Ingrato sustantivo masculino
EL verbo "preservar" y el sustantivo "preservación" tienen excelente imagen. Son voces que provienen del latín y que aluden a la voluntad de brindar anticipada protección a seres vivos y a cosas que puedan sufrir daño o corran riesgo de muerte o destrucción. Sin embargo, esa familia de palabras tiene su oveja negra: la mención de un sustantivo intrínsecamente masculino, "preservativo", basta para soliviantar a mucha gente que, ante todo, preserva bien arraigados principios morales, aun cuando así incentive una más estentórea explosión demográfica y una controversia que jamás llegará a buen puerto.

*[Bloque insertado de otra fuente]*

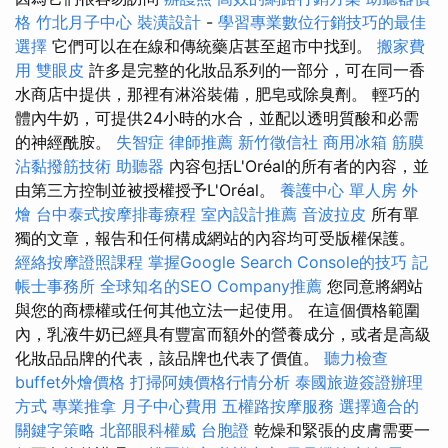
格
竹北月子中心
裝潢設計
-
學習專業數位行銷技巧的最佳
選擇
它們可以在在線和傳統藥店甚至超市中找到。
搬家費
用
雙眼皮
許多是完整的化妝品系列的一部分，可在同一香
水商店中提供，那裡有淋浴裝備，肥皂或除臭劑。 輕巧的
體內牛奶，可提供24小時的水合，並配以透明質酸和必需
的神經酰胺。
失智症
律師推薦
新竹徵信社
商用冰箱
筋膜
沾黏撥筋技術
助聽器
內容包括L'Oréal的所有者的內容，並
由第三方控制並被授權授予L'Oréal。
養護中心 單人房
外
燴
台中泰式按摩排毒療程
室內設計推薦
音波拉皮
所有單
獨的文章，報告和任何構成網站的內容均可受版權保護。
經絡按摩證照課程
掌握Google Search Console的技巧
記
帳士事務所
全球知名的SEO Company推薦
您同意將網站
與您的商標權或任何其他立法一起使用。 在這個價格範圍
內，乳液牛奶已經具有豐富而額外的營養成分，或者是高級
化妝品品牌的代表，該品牌也代表了價值。
聽力檢查
buffet外燴價格
打掃阿姨價格行情分析
泰國旅遊簽證辦理
方式
專業推拿
月子中心費用
五權路按摩服務
選擇適合的
關鍵字策略
北部眼科權威
台胞證
乾燥和緊張的皮膚需要一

¿A buen puerto? La historia advierte que batallas de esta índole, casi siempre libradas en aguas territoriales de tal o cual religión, jamás llegan a puerto alguno, ni bueno ni malo y, apenas, conducen al armisticio por fatiga o aburrimiento. Al fin y al cabo, como dice el artículo 19 de la Constitución argentina, "las acciones privadas de los hombres que de ningún modo ofendan al orden y a la moral pública, ni perjudiquen a un tercero, están sólo reservadas a Dios y exentas de la autoridad de los magistrados". De modo que, de acuerdo con la ley, únicamente Yahvé, Alá y algún otro dios de religión reconocida podrían dictaminar si el uso de una tenue funda profiláctica constituye blasfemia grave, pecado venial o ni siquiera eso.
En 1665 cundía la sífilis entre la soldadesca británica cuando la palabra condón apareció escrita por primera vez en un bando militar, y por primera vez un papa, León XII, anatemizó, en 1826, a esa infame tripa de cordero destinada a bloquear los designios de la Providencia. Hoy, ante una evidente malversación de las costumbres -y, ¡ojo!, que casi todas las costumbres empezaron siendo vicios, acertó Séneca-, se propaga a escala planetaria una peste tanto o más horripilante que aquella. Ergo, la débil circunstancia humana aconseja extremar cuanto recurso sanitario resulte apropiado.
Así como nadie quiere contraer el síndrome de la inmunodeficiencia adquirida, así también, paralelamente, se expande el síndrome de la sexualidad ocasional, furtiva y cada vez más temprana. Son factores en pugna, y la cruda realidad revela que los abnegados defensores del puritanismo y la abstinencia semejan -con todo respeto- quijotes en una inocua disputa contra molinos de látex, no ya de tripas de cordero. Parece innegable que el sustantivo que un sacerdote español echó sobre el tapete del dogma el 18 de enero ha merecido ecuménica resonancia. Como nunca antes, la voz "preservativo" se ubica en el meollo de un debate que no concede espacio a los indiferentes.